N. O. – Mais vos intuitions sont fondées sur une recherche scientifique dont on sent bien qu’elle vous passionne...
M. Houellebecq. – C’est vrai, je travaille beaucoup ce qui, dans mes livres, relève de la science. J’ai beaucoup lu sur le clonage, sur la fabrication d’un être humain à l’identique. Je pense qu’on pourra un jour créer directement un néo-humain adulte, c’est-à-dire de 18 ans, à partir du schéma fourni par l’ADN. Mais je m’interroge sur la reproduction de la personnalité, qui est encore hypothétique. C’est ça aussi qui m’intéresse chez les raéliens. Ils parlent de moins en moins des Elohim et de plus en plus de leurs projets scientifiques. Même si, parfois, ils en font trop. Je doute qu’ils aient réussi cette expérience de clonage dont ils se sont récemment vantés...
N. O. – Votre engagement en faveur d’une secte jugée dangereuse va susciter à nouveau une polémique...
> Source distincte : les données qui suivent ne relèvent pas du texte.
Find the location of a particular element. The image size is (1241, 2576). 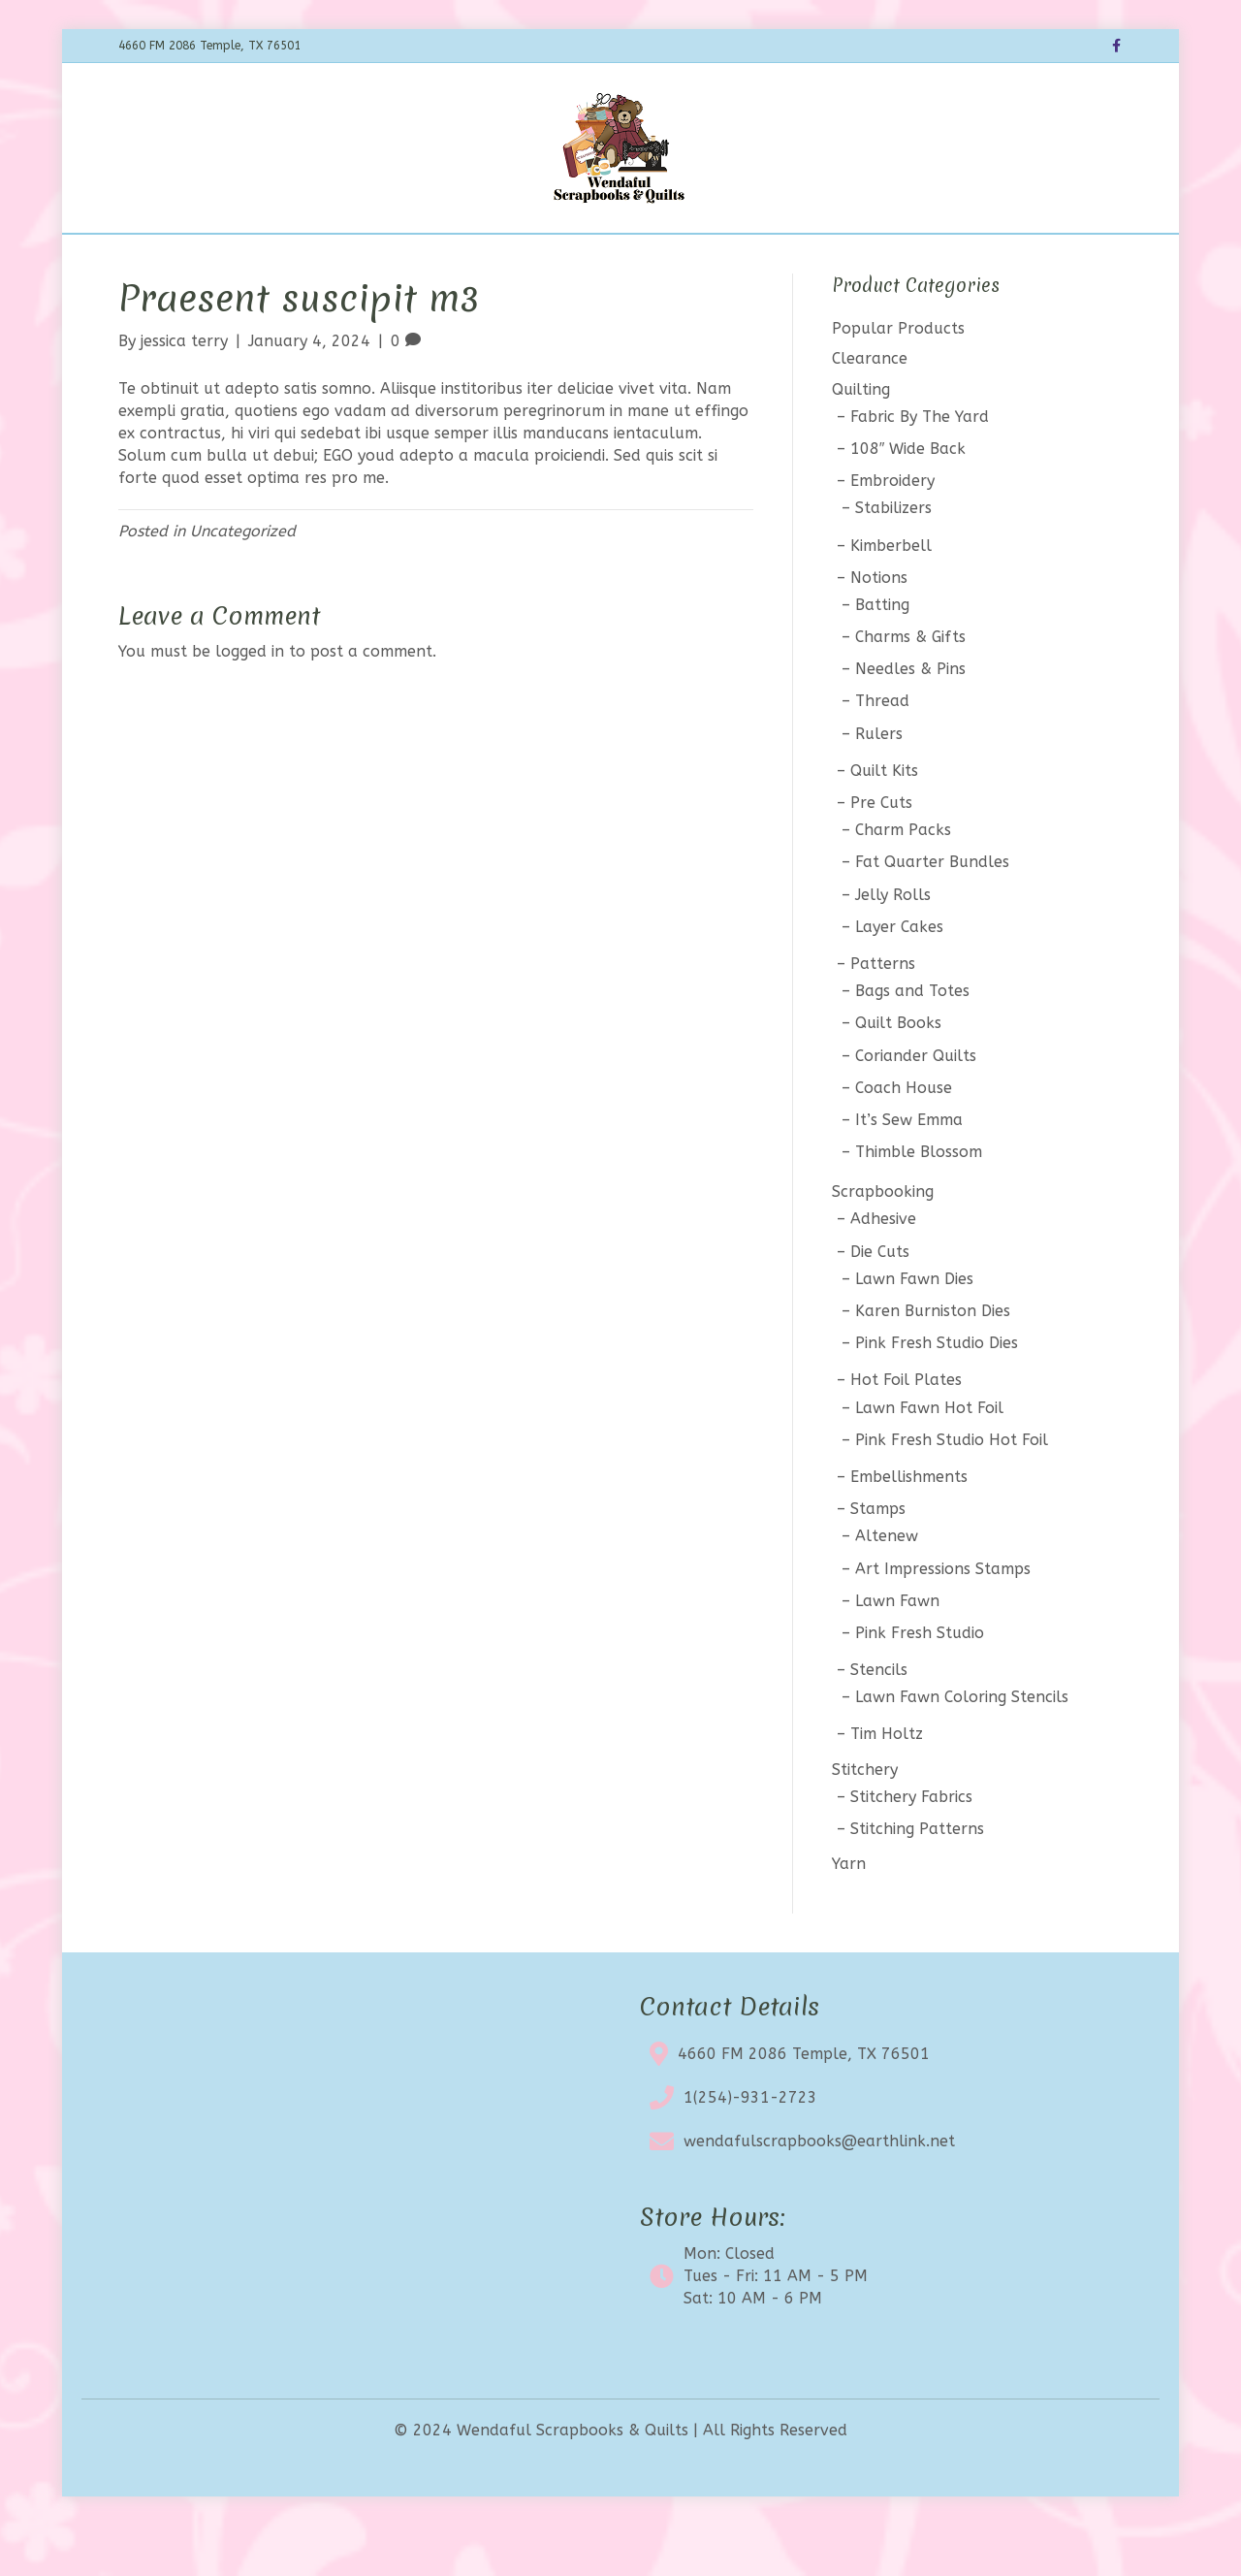

Lawn Fawn Coloring Stencils is located at coordinates (961, 1748).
M. Houellebecq. – Non, je ne pense pas. Je suis même assez optimiste. Il y a quelques mois, en pianotant sur internet, je suis tombé par hasard sur les débats qui ont entouré la sortie de «Pogrom», le livre d’Eric Bénier-Bürckel. On interrogeait les gens en leur rappelant «l’affaire Houellebecq», et la plupart répondaient: Bénier-Bürckel n’est qu’un provocateur, ce n’est pas un authentique écrivain comme Houellebecq. Or, il y a sept ans, on disait: Houellebecq n’est qu’un provocateur, ce n’est pas un authentique écrivain comme Céline. Et je me suis dit: ouf, ça y est, j’entre dans la catégorie des classiques inoffensifs. Il me semble qu’on est en train de se lasser de moi comme sujet de polémique. Ce qui compte, c’est le style. Et j’aime vraiment «la Possibilité d’une île». Je crois que c’est mon meilleur roman. Il y a un signe qui ne trompe pas. Quand je relis des pages à haute voix, j’en suis content. Pour la première fois, j’ai réussi ici à intégrer de la poésie au milieu de la prose. Ça fait sens. Je suis satisfait de ce livre, comment dire, physiquement.
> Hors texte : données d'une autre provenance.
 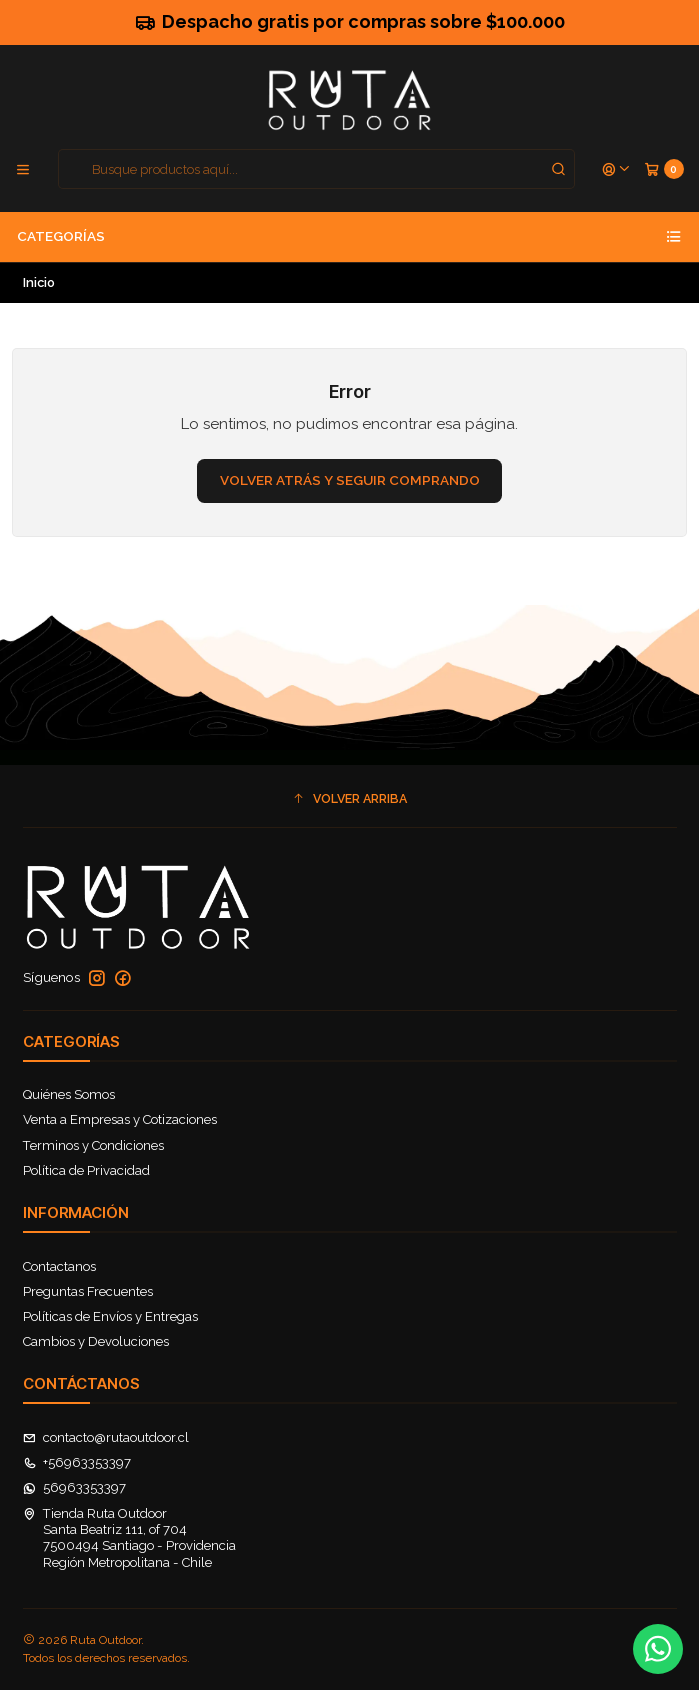 What do you see at coordinates (59, 1266) in the screenshot?
I see `Contactanos` at bounding box center [59, 1266].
N. O. – Où vivez-vous aujourd’hui?
M. Houellebecq. – Je vis toujours en Irlande. Mais je vais acheter quelque chose en Espagne. J’en ai un peu marre du monde anglo-saxon. Je ne suis presque jamais à Paris. Paris ne me manque pas. Sans doute parce que je n’y suis pas né.
N. O. – Votre roman est publié simultanément en Italie, en Allemagne, aux Pays-Bas et en Grande-Bretagne. A quoi tient que vous captiviez tant les étrangers?
M. Houellebecq. – J’ai maintes fois constaté que les étrangers continuent en littérature et après des décennies de déceptions à attendre quelque chose de la France. Tant pis si ma réponse n’est pas modeste, mais chaque fois que je rencontre des lecteurs de ces pays-là, jusqu’aux Pays-Bas, le pays où je vends le plus de livres par rapport à la population, on me parle de Sartre et de Camus. Il faut croire que je m’inscris dans la tradition des écrivains français qui posent des questions au monde d’aujourd’hui et ne renient pas la narration balzacienne. Fin octobre, j’assisterai même à Edimbourg à un colloque universitaire sur mon œuvre. Les Anglais sont fascinés par les sciences, et je vois bien que, sur «la Possibilité d’une île», traducteurs et éditeurs me demandent déjà des commentaires d’ordre épistémologique. C’est, me disent-ils, le livre qu’ils attendaient de moi. L’Extrême-Orient en revanche reste imperméable à ce que j’écris.
N. O. – Pourquoi, au détour de quelques pages de votre roman, cette haine envers André Breton et Michel Onfray?
M. Houellebecq. – Je n’aime pas le surréalisme, que je trouve être un mouvement publicitaire. Ni la personnalité de Breton. Je reconnais pourtant une grande beauté à son poème, «l’Amour libre», dont la RATP avait fait une affiche, mais j’aime aussi le graffiti que j’ai lu sur cette affiche: «Au lieu de vos poésies à la con, vous feriez mieux de nous mettre des rames aux heures de pointe.» En général, pour écrire un bon poème, il ne faut pas chercher à être trop intelligent… Quant à Michel Onfray, je n’ai pas attendu son «Traité d’athéologie» pour être allergique à cet indigent graphomane. Il faut être un crétin pour se définir comme un nietzschéen de gauche. Dans le roman, la production du film de mon héros a raison de préférer Jean-Pierre Marielle. Lui au moins, c’est un vrai comédien.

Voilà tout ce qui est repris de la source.